## HOW TO COMPLETE THIS TASK
Should the entries contain pictures, leave them out and return exactly the lines from the first through the line holding "Webinars (155, 389)".

## SOURCE DATA
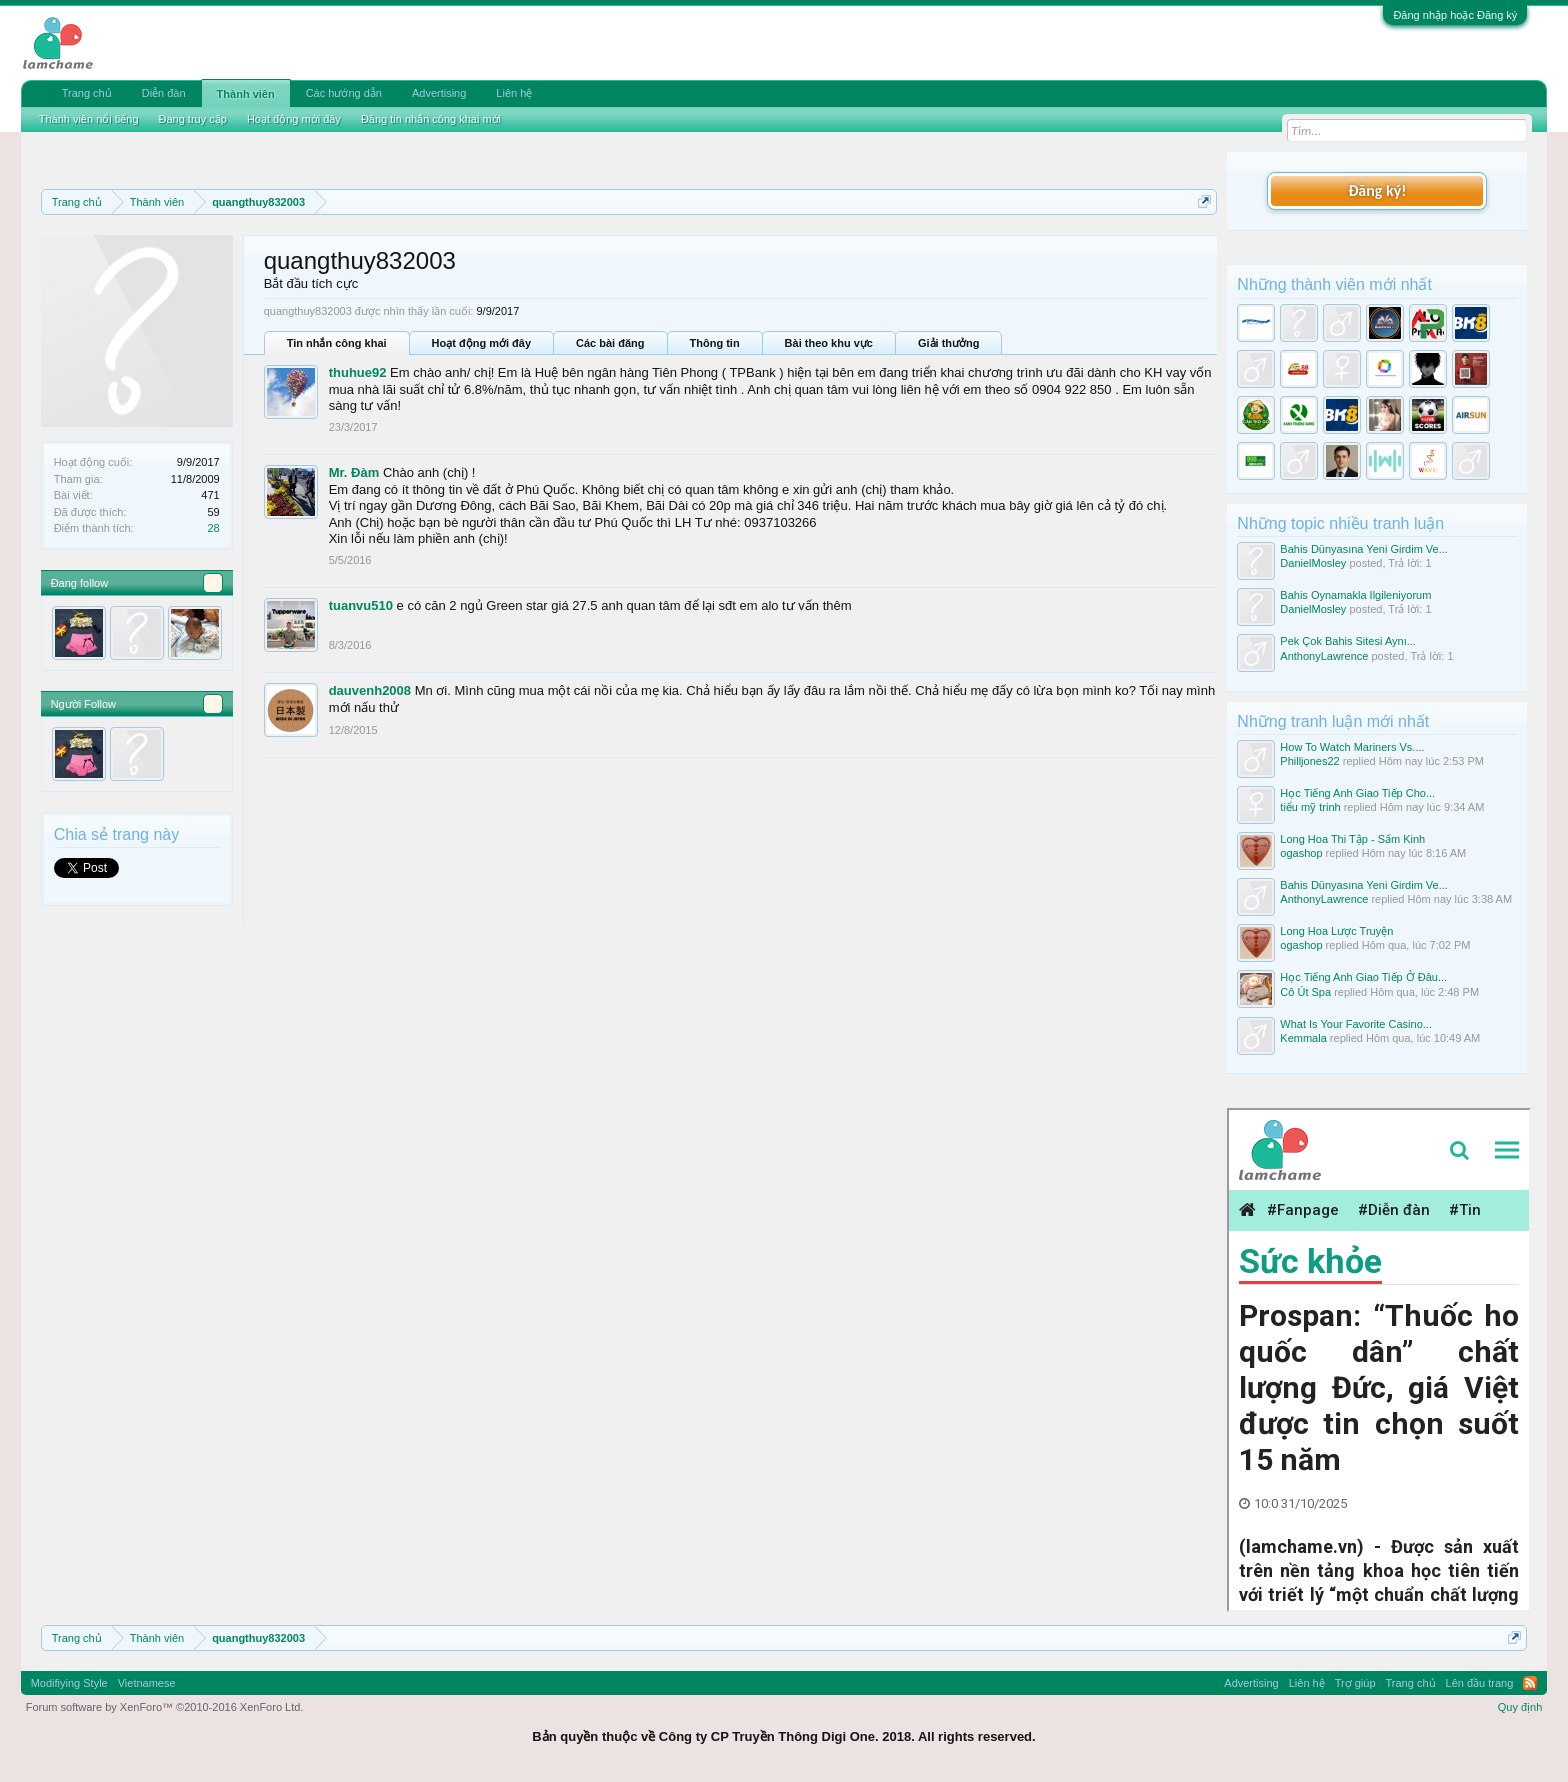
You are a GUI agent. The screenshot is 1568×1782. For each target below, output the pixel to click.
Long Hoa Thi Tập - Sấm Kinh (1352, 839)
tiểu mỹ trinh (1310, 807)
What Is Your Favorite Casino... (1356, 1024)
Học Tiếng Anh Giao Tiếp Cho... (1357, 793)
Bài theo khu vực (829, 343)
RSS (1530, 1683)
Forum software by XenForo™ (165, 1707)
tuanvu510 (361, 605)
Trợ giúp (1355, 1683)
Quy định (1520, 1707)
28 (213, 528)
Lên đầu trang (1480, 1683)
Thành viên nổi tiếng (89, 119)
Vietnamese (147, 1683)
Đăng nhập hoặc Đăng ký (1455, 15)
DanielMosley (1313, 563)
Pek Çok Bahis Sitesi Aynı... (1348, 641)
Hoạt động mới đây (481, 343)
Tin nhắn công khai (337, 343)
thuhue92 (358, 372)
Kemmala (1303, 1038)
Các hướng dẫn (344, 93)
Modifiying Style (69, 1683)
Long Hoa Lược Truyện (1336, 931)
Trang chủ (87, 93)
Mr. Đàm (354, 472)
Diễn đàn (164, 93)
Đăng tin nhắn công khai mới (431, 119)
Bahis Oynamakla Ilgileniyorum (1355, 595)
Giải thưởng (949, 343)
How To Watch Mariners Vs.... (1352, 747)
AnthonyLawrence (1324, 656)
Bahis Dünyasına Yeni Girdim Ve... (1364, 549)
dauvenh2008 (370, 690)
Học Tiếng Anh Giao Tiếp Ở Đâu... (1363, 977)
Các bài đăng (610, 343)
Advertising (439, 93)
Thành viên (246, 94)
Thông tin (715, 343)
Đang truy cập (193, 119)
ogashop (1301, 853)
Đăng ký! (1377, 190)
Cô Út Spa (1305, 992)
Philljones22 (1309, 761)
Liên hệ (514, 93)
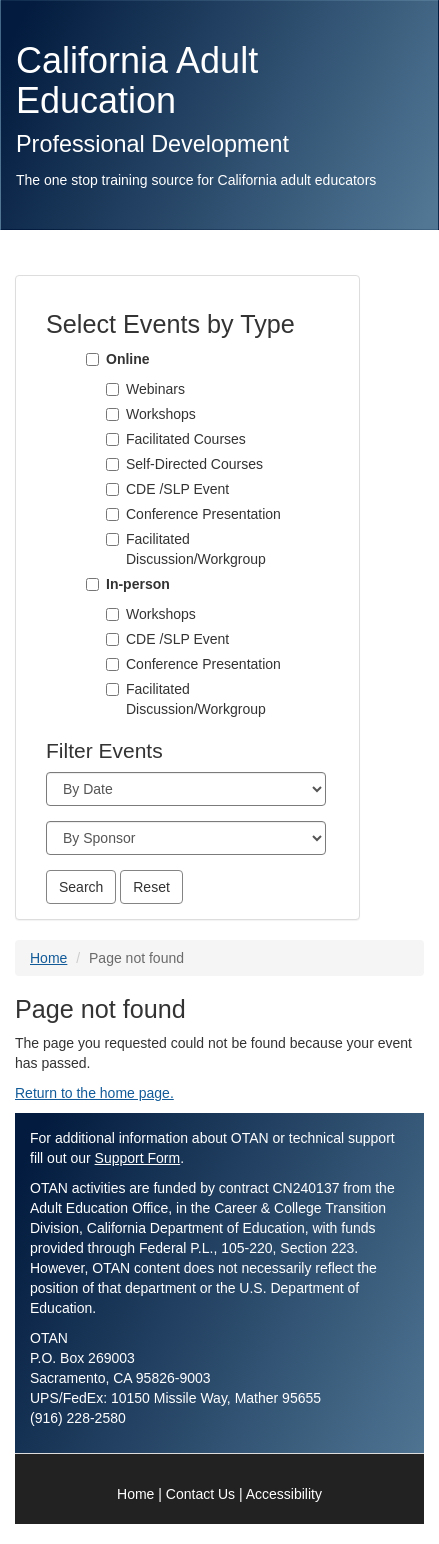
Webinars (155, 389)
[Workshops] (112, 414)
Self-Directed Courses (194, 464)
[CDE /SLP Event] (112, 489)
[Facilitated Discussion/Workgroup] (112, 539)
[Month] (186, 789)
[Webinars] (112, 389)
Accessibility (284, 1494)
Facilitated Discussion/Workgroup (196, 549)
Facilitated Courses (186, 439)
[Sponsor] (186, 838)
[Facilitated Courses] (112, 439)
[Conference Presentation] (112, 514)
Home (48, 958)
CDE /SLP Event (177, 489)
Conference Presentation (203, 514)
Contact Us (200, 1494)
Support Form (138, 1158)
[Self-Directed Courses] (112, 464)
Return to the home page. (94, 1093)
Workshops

## SOLUTION FOR THIS PROBLEM
You are a GUI agent. The screenshot is 1568×1782. For each target below, output the pixel to click.
Long Hoa Thi Tập - Sấm Kinh (1352, 839)
tiểu mỹ trinh (1310, 807)
What Is Your Favorite Casino... (1356, 1024)
Học Tiếng Anh Giao Tiếp Cho... (1357, 793)
Bài theo khu vực (829, 343)
RSS (1530, 1683)
Forum software by XenForo™ (165, 1707)
tuanvu510 (361, 605)
Trợ giúp (1355, 1683)
Quy định (1520, 1707)
28 (213, 528)
Lên đầu trang (1480, 1683)
Thành viên nổi tiếng (89, 119)
Vietnamese (147, 1683)
Đăng nhập hoặc Đăng ký (1455, 15)
DanielMosley (1313, 563)
Pek Çok Bahis Sitesi Aynı... (1348, 641)
Hoạt động mới đây (481, 343)
Tin nhắn công khai (337, 343)
thuhue92 (358, 372)
Kemmala (1303, 1038)
Các hướng dẫn (344, 93)
Modifiying Style (69, 1683)
Long Hoa Lược Truyện (1336, 931)
Trang chủ (87, 93)
Mr. Đàm (354, 472)
Diễn đàn (164, 93)
Đăng tin nhắn công khai mới (431, 119)
Bahis Oynamakla Ilgileniyorum (1355, 595)
Giải thưởng (949, 343)
How To Watch Mariners Vs.... (1352, 747)
AnthonyLawrence (1324, 656)
Bahis Dünyasına Yeni Girdim Ve... (1364, 549)
dauvenh2008 (370, 690)
Học Tiếng Anh Giao Tiếp Ở Đâu... (1363, 977)
Các bài đăng (610, 343)
Advertising (439, 93)
Thành viên (246, 94)
Thông tin (715, 343)
Đang truy cập (193, 119)
ogashop (1301, 853)
Đăng ký! (1377, 190)
Cô Út Spa (1305, 992)
Philljones22 (1309, 761)
Liên hệ (514, 93)
Webinars (155, 389)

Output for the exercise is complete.